"He must speak definitely to-morrow," thought Lady Marabout. But the larvæ of to-morrow burst into the butterfly of to-day, and to-day passed into the chrysalis of yesterday, and Goodwood was always very nearly caught, and never quite!
"Come up-stairs, Philip; I want to show you a little Paul Potter I bought the other day," said Lady Marabout one morning, returning from a shopping expedition to Regent Street, meeting her son at her own door just descending from his tilbury. "Lord Goodwood calling, did you say, Soames? Oh, very well."
And Lady Marabout floated up the staircase, but signed to her footman to open the door, not of the drawing-room, but of her own boudoir.
"The Potter is in my own room, Philip; you must come in here if you wish to see it," said that adroit lady, for the benefit of Soames. But when the door was shut, Lady Marabout lowered her voice confidentially: "The Potter isn't here, dear; I had it hung in the little cabinet through the drawing-rooms, but I don't wish to go up there for a few moments—you understand."
Carruthers threw himself in a chair, and laughed till the dogs Bijou, Bonbon, and Pandore all barked in a furious concert.
"I understand!
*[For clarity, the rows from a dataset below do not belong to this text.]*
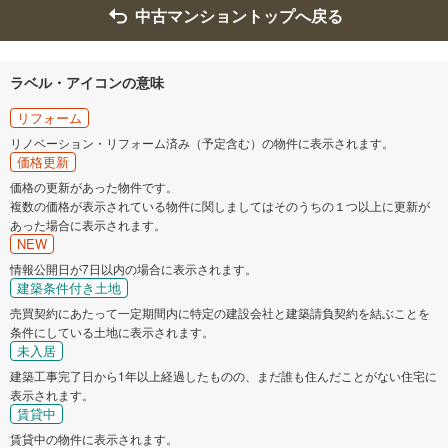
中古マンショントップへ戻る
ラベル・アイコンの意味
リフォーム
リノベーション・リフォーム済み（予定含む）の物件に表示されます。
価格更新
価格の更新があった物件です。
複数の価格が表示されている物件に関しましてはそのうちの１つ以上に更新が
あった場合に表示されます。
NEW
情報公開日が7日以内の場合に表示されます。
建築条件付き土地
売買契約にあたって一定期間内に特定の建設会社と建築請負契約を結ぶことを
条件にしている土地に表示されます。
未入居
建築工事完了日から1年以上経過したものの、まだ誰も住んだことがない住宅に
表示されます。
賃貸中
賃貸中の物件に表示されます。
So Goody's positively coming to the point up there, is he?"
"No doubt he is," said Lady Marabout, reprovingly. "Why else should he come in when I was not at home? There is nothing extraordinary in it. The only thing I have wondered at is his having delayed so long."
"If a man had to hang himself, would you wonder he put off pulling the bolt?"
"I don't see any point in your jests at all!" returned Lady Marabout. "There is nothing ridiculous in winning such a girl as Valencia."
"No; but the question here is not of winning her, but of buying her. The price is a little high—a ducal coronet and splendid settlements, a wedding-ring and bondage for life; but he will buy her, nevertheless. Cardonnel couldn't pay the first half of the price, and so he was swept out of the auction-room. You are shocked, mother! Ah, truth is shocking sometimes, and always maladroit; one oughtn't to bring it into ladies' boudoirs."